倒也不是三娘不記得琴譜,只是她有時興致來了可能會隨心地改那么一兩處,改著改著就把自己
改動的部分記進去了。
這就得讓能靜下心來分辨每個曲調的李騰空來幫她糾正了。
兩人隨意地消磨了半天,三娘才溜達去王維的別莊看看王維有沒有過來。三娘一走,整個庭院便靜了下來。
李騰空在原處坐了許久,才漸漸習慣平時的清靜狀態。
最愛說話的人和最不愛說話的人當了這么多年的朋友,仔細想想也挺有意思的。另一邊,三娘去尋王維,得知王維沒過來,也沒糾結,準備回縣城去。
趕巧蕭戡也從新昌公主別業中出來了,兩人便又一起回。
“我娘剛還問起你,說你怎么不一起過來。”蕭戡在三娘面前向來是有什么便講什么的,從來不藏著掖著。
三娘道“我與你往來也就罷了,再見你娘就不好了,御史肯定會彈劾我。”蕭戡便不提了。
說到了御史,翌日三娘還真接待了個御史,是要往南邊去巡察的王昌齡。
王昌齡已四十多歲了,許是因為如今仕途順遂,瞧著竟比從前精神氣更好些。
當初張九齡罷相,王昌齡心中是很有些憤懣的,與人書信往來時沒少抨擊此事。
張九齡之所以罷相,明面上的禍首是李林甫,實際上做決定的人還是李隆基。哪怕王昌齡罵的是李林甫,李隆基也會覺得他是在罵自己。
若非太子李瑛從中轉圜,他怕是要被貶去嶺南吸瘴氣了。
這會兒王昌齡也是去嶺南,不過是當朝廷使者去的,走到那兒都會被盛情款待,與那些貶謫去嶺南的罪官待遇可截然不同。

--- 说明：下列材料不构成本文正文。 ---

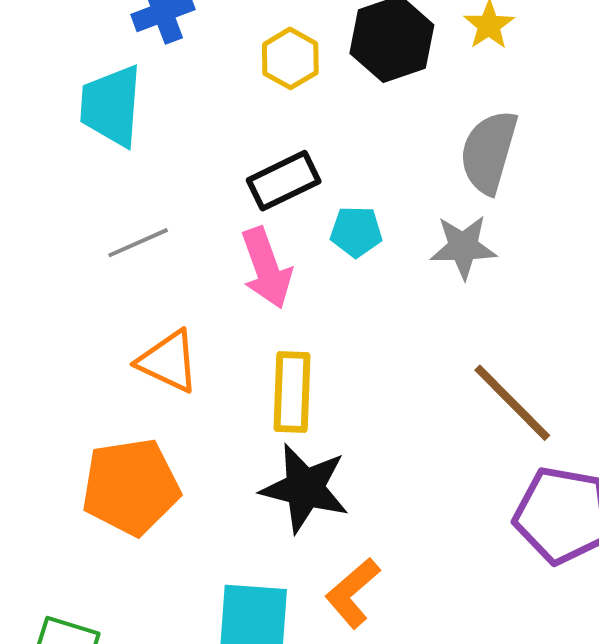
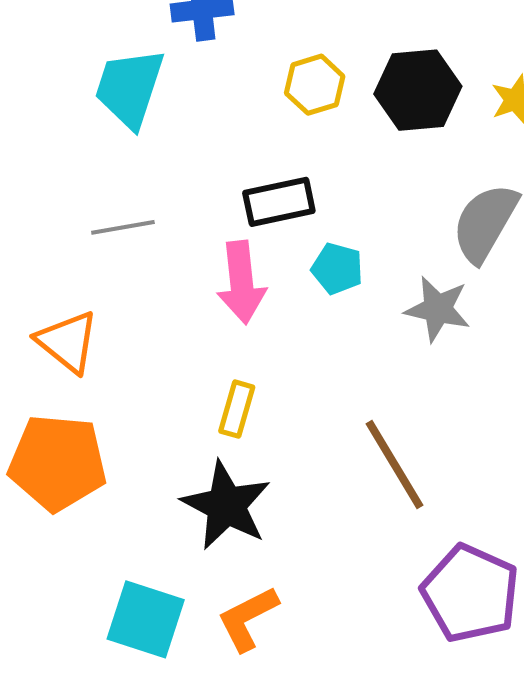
orange triangle: (168, 361) -> (67, 342), moved
yellow rectangle: (292, 392) -> (237, 409), size x0.7
brown line: (512, 403) -> (395, 465), moved

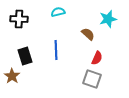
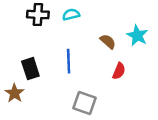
black cross: (19, 19) -> (38, 15), moved
cyan star: (108, 19) -> (137, 35), moved, turned -30
gray square: (92, 79) -> (85, 103), moved

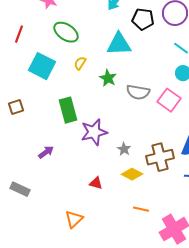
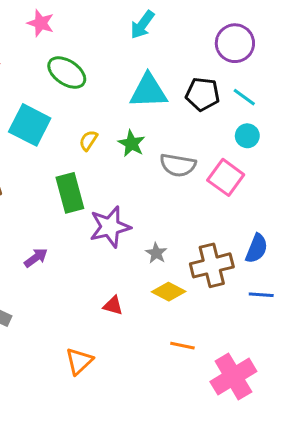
black pentagon: (143, 19) -> (203, 94), moved
yellow semicircle: (80, 63) -> (88, 140), moved

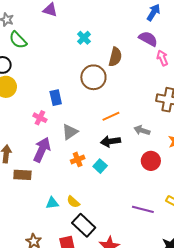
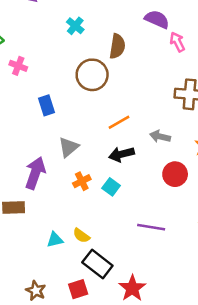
pink cross: (40, 118) -> (18, 66), moved
purple line: (143, 209) -> (151, 227), moved

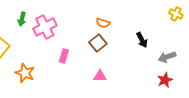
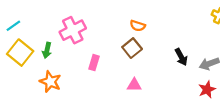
green arrow: (22, 19) -> (47, 50), moved
black arrow: (142, 40) -> (181, 57), moved

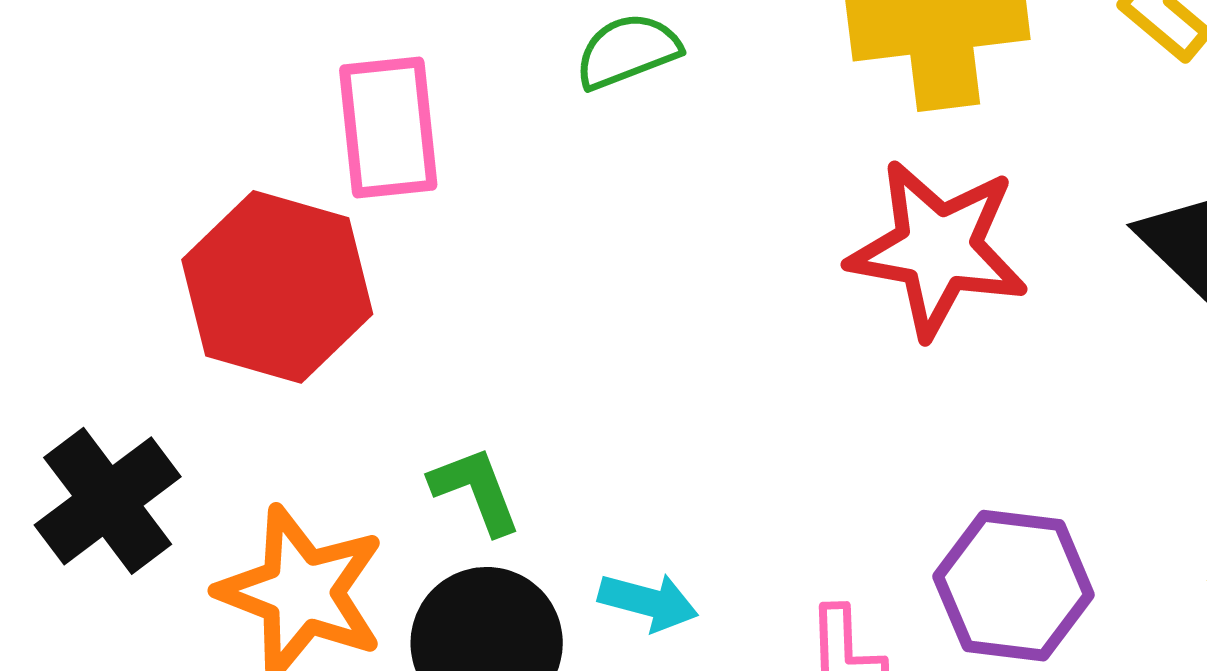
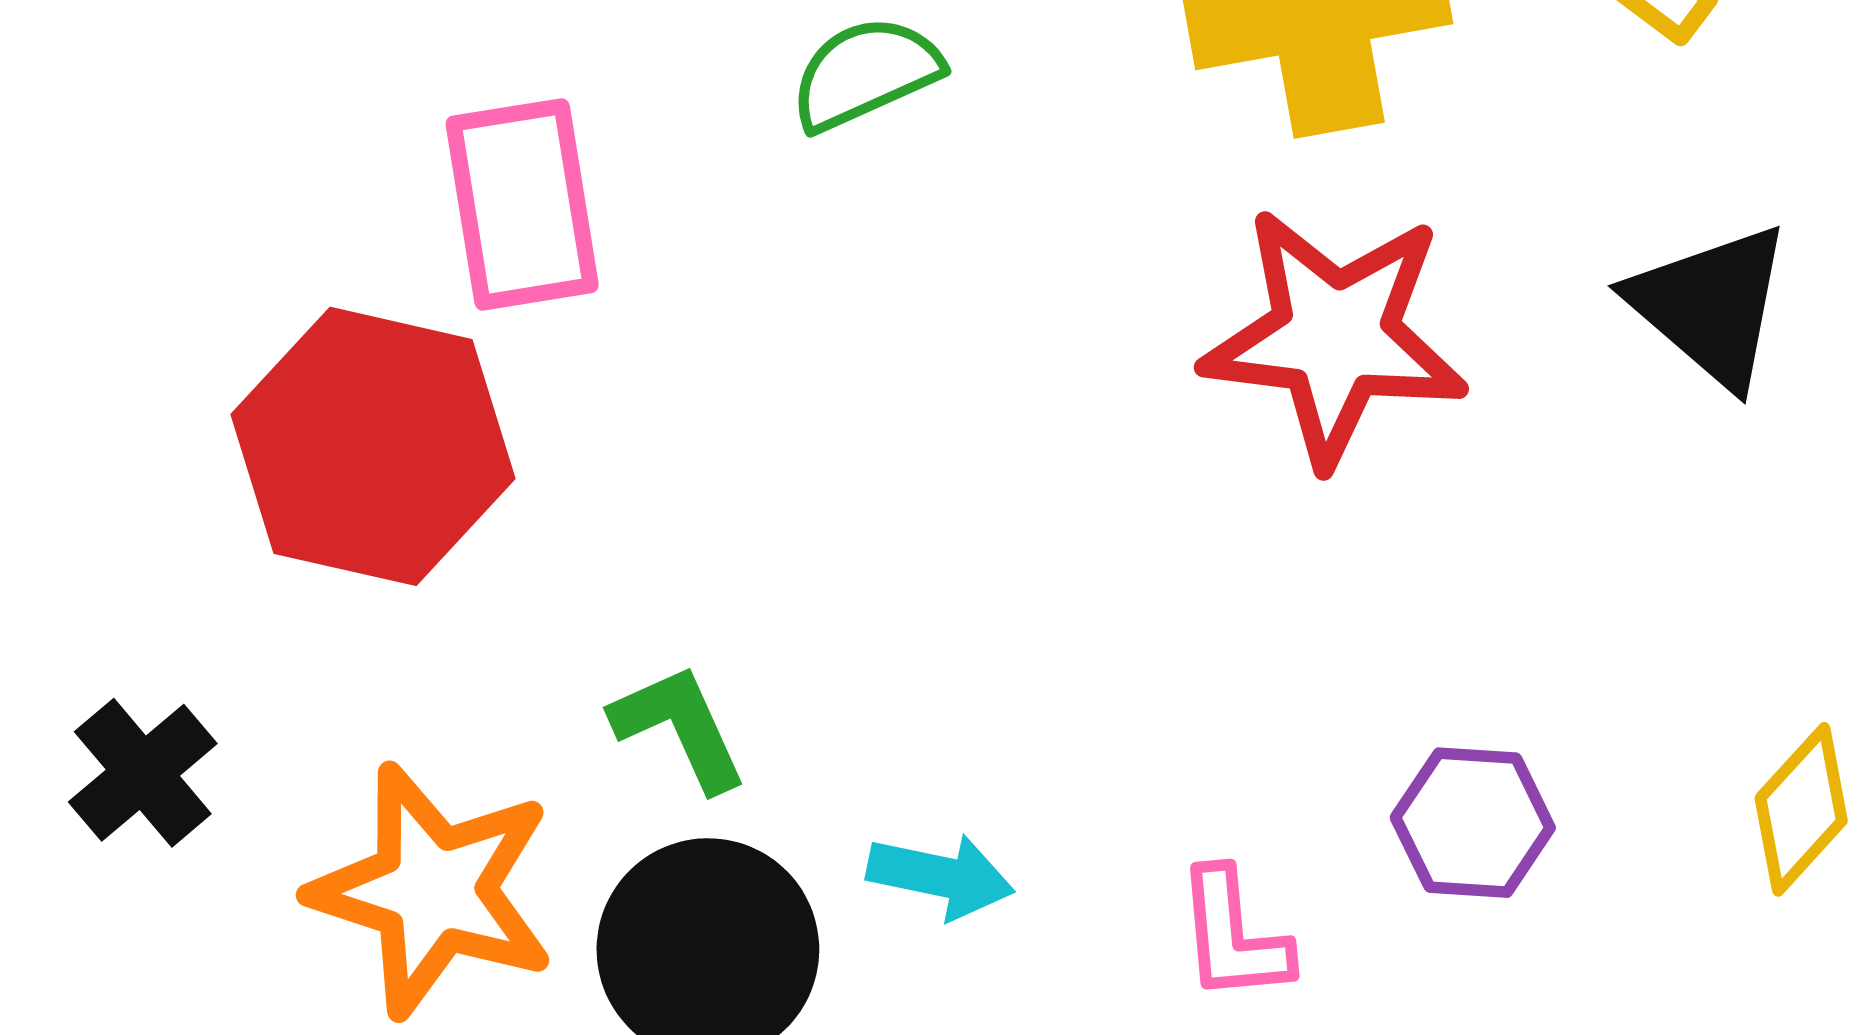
black cross: (108, 501) -> (143, 773), size x0.7
purple hexagon: (1014, 586) -> (1473, 823), size x0.7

三娘與王昌齡也算是許多年的朋友了,坐下一同喝了幾杯,便托王昌齡到了韶州以后也替自己去祭拜一下張九齡。
許是宦途幾次大起大落,張九齡年紀比賀知章他們小二十來歲,卻已經去世三年了。可見勞心者未必就輕松,越是到了高位便越是熬心費血。提及當初提攜過自己的張九齡,王昌齡也是慨然若失,別過三娘便啟程往南而去。